Their are plenty of Insurance Companies quoting for Public Liability Insurance. What trade are you in?

Contact a few insurance brokers who will shop around for you.

Johno


----------



## johndoe64 (8 Dec 2006)

I sent you a PM for the guy that  sorted out my PL for me, he should be able to get you a decent quote.


----------



## MichaelBurke (8 Dec 2006)

Hi NOD,

It helps to include a broker who can advise you of certain options and risks you may not be aware. Quinn Direct can take a few days to reply this is not unusual particuarly this time of year, being a busy time for all insurance companies. A lot depends on your trade too, which companies are most likely to quote and who is likely to be competitive. I'm not sure if you have already approached a broker or not but don't be afraid to ask if you require any further assistance.

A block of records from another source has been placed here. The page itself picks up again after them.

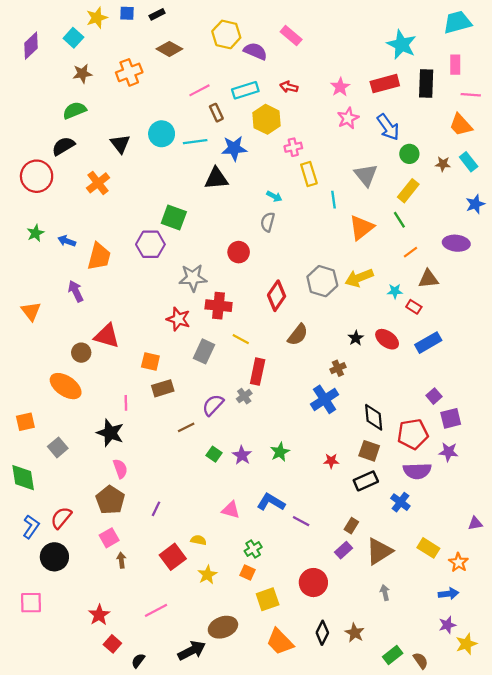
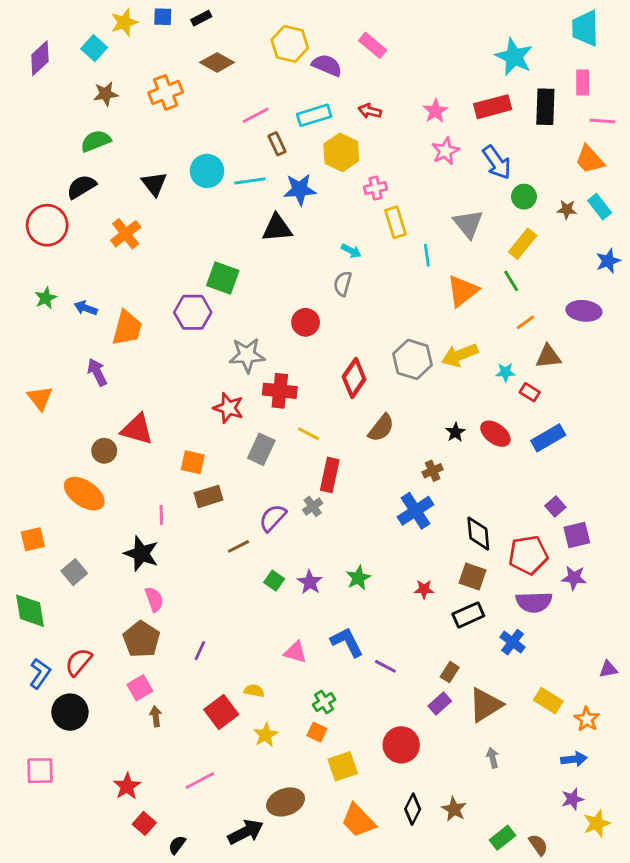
cyan trapezoid: (457, 22) -> (585, 28), turned -76
blue L-shape: (271, 502) -> (347, 642), turned 32

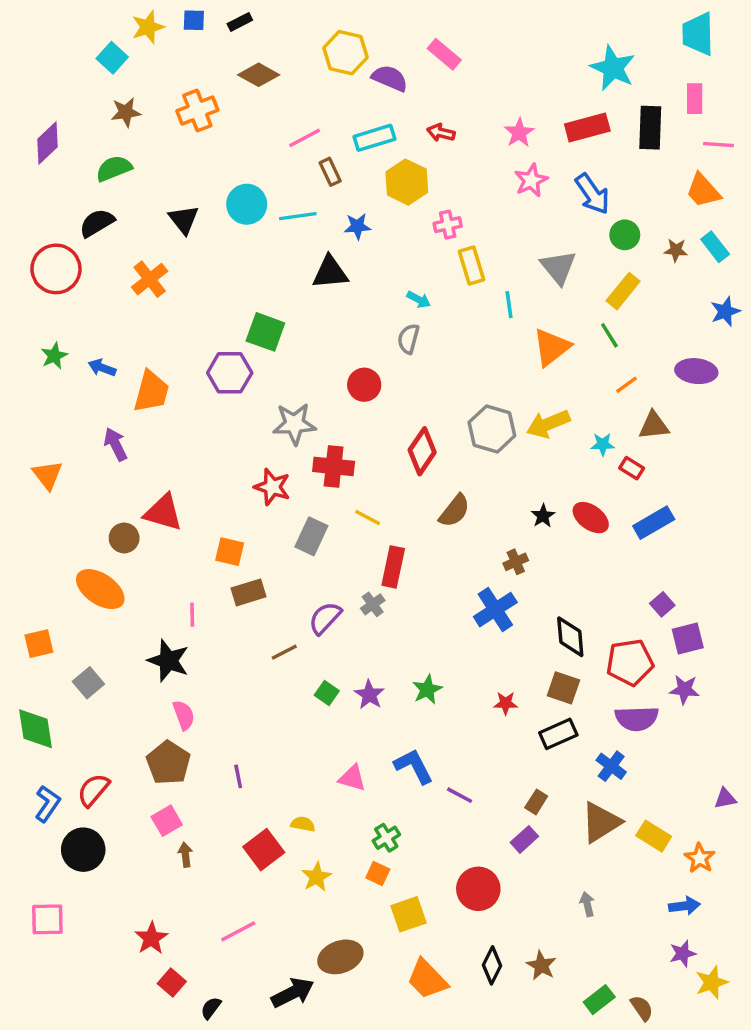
purple diamond: (40, 58) -> (47, 143), moved
blue star: (300, 190) -> (357, 226), size x0.7
purple line: (200, 651) -> (238, 776), turned -36
brown triangle: (485, 705) -> (601, 822), moved

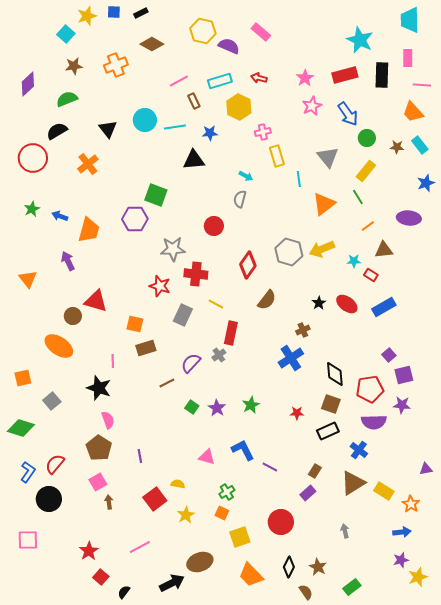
green diamond: (36, 729) -> (21, 428), turned -64
brown semicircle: (642, 1008) -> (306, 592), moved

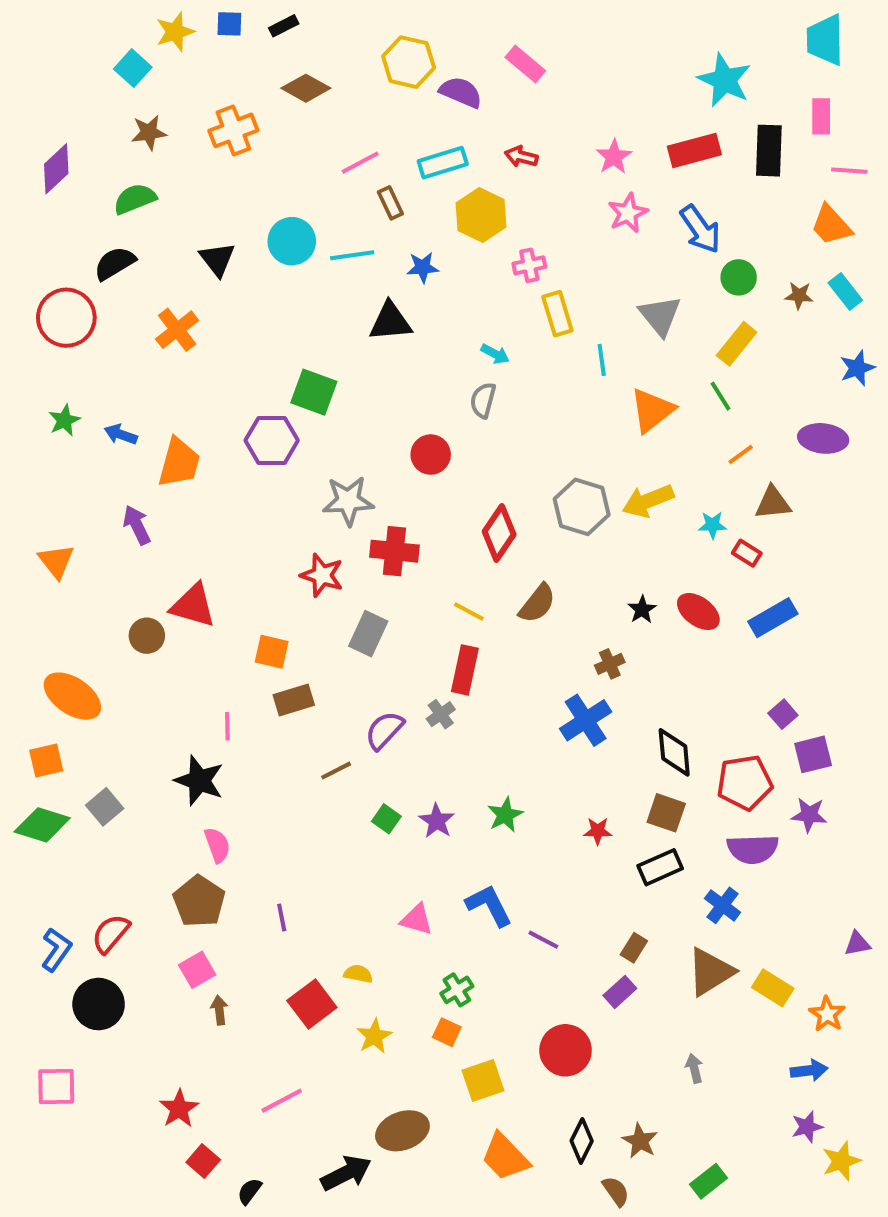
yellow line: (216, 304) -> (469, 612), moved
orange ellipse: (59, 346) -> (72, 696), moved
green diamond: (21, 428) -> (42, 825), moved

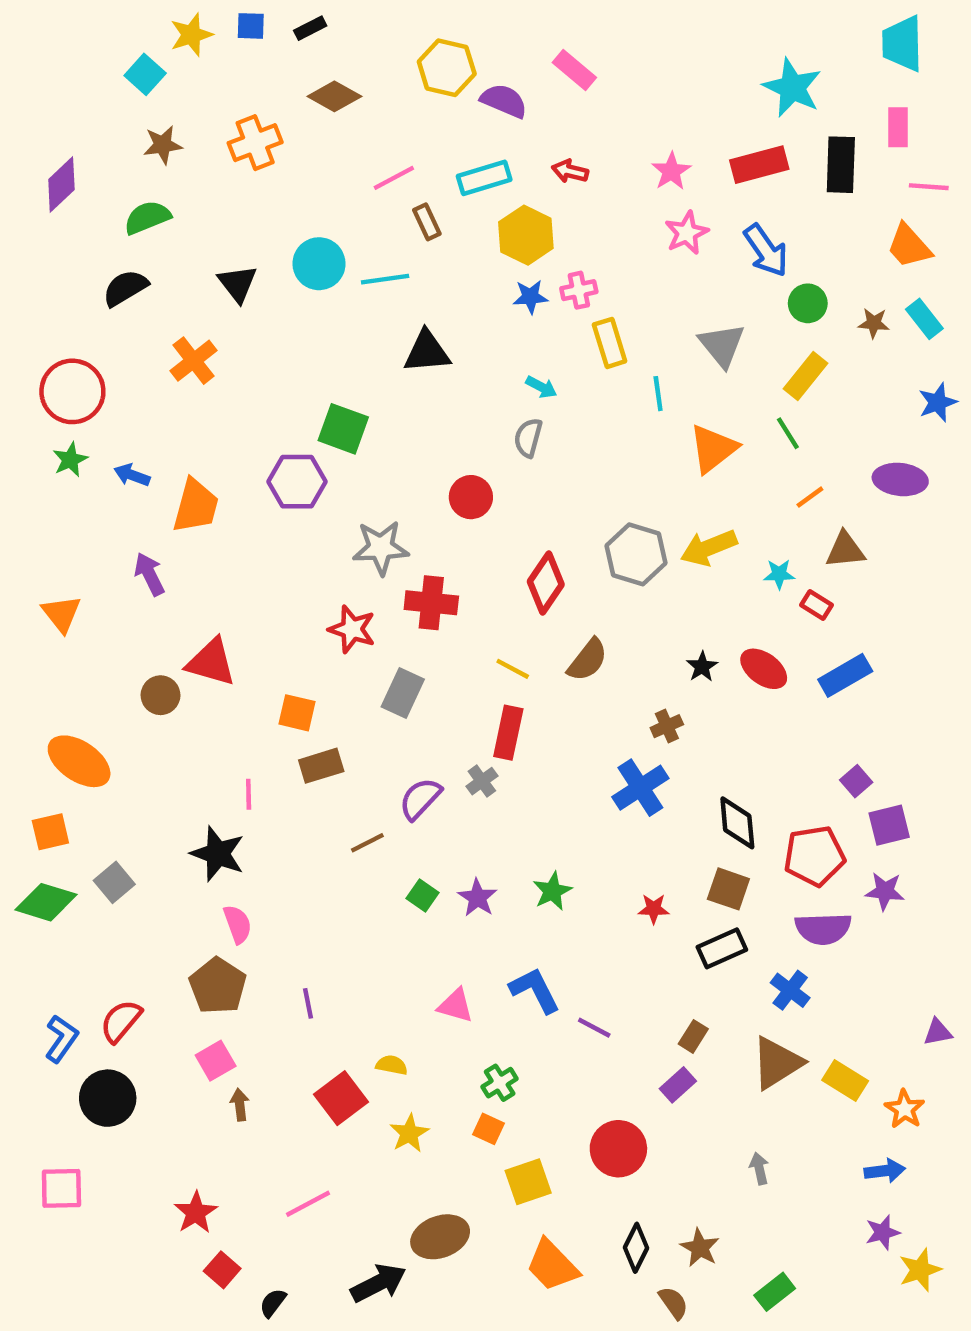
blue star: (423, 267) -> (530, 297), moved
red circle: (66, 318) -> (72, 391), moved

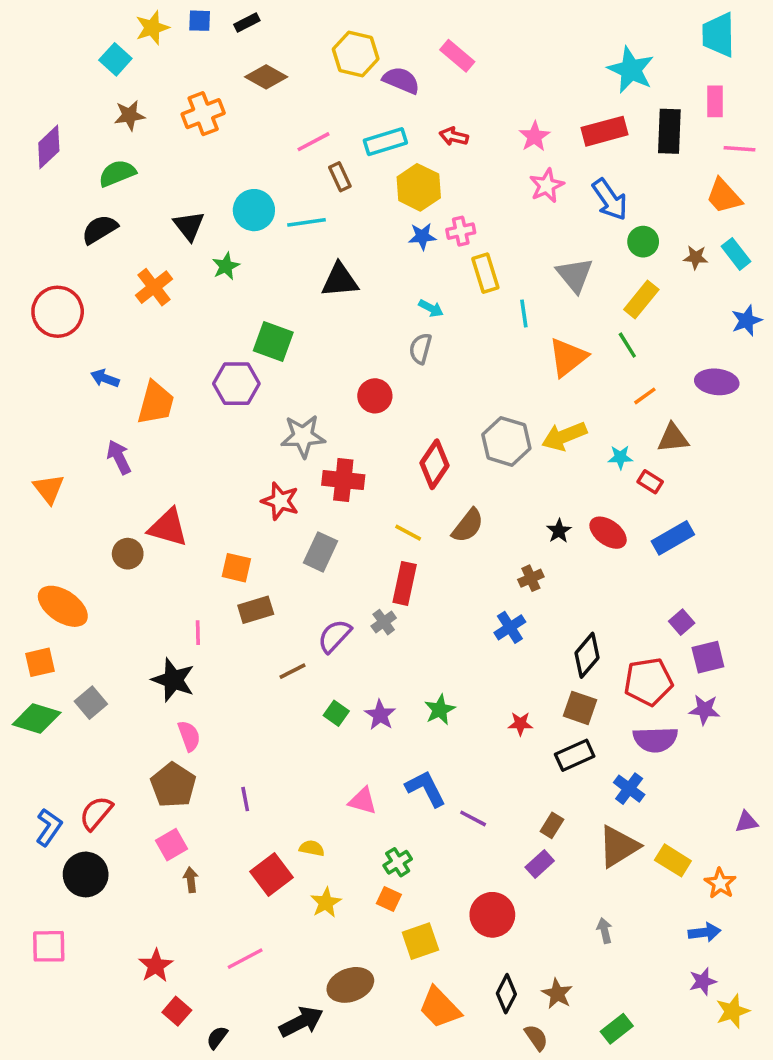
green star: (70, 460) -> (226, 266), moved
blue cross: (640, 788) -> (510, 627), size x0.7
black diamond: (737, 823) -> (587, 655), turned 45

Michael (for Atlantic Insurance Brokers)


----------



## JKForde (17 Apr 2009)

Can I resurrect this thread and ask for some new 2009 opinions! I'm a sole trader in wind planning and enviro business, I access lands now and then purely for survey work - do I need PL insurance?


----------



## donee (17 Apr 2009)

HI ive seen and used thisguy advertised on AAM before  the chaps name is HARRY and their based in Ballina


----------



## JKForde (17 Apr 2009)

Thanks for the headsup donee, will check it out. Having just done some quick reading up on Wikipedia on tort law and public liability I reckon I don't need PL insurance since I can't think of any probable scenario where a third party will have an excuse to claim damages from me considering my non-destructive activity on the lands... unless I happen to drive a prize pedigree ram or bull off a cliff! |0


----------



## shopgirl (17 Apr 2009)

Can recommend bhpinsurance.ie   Have no afilliation with them, just a satisfied customer


----------



## Willowchase (17 Apr 2009)

JKForde said:


> I can't think of any probable scenario where a third party will have an excuse to claim damages from me considering my non-destructive activity on the lands... unless I happen to drive a prize pedigree ram or bull off a cliff! |0



..... or leave a gate open or someone claims you did or........

You would be mad to risk operating without insurance, you could loose everything ......

Discerning employers would also be reluctant to avail of your services.


----------



## JKForde (20 Apr 2009)

Thanks Willowchase for your advice, appreciate it.


----------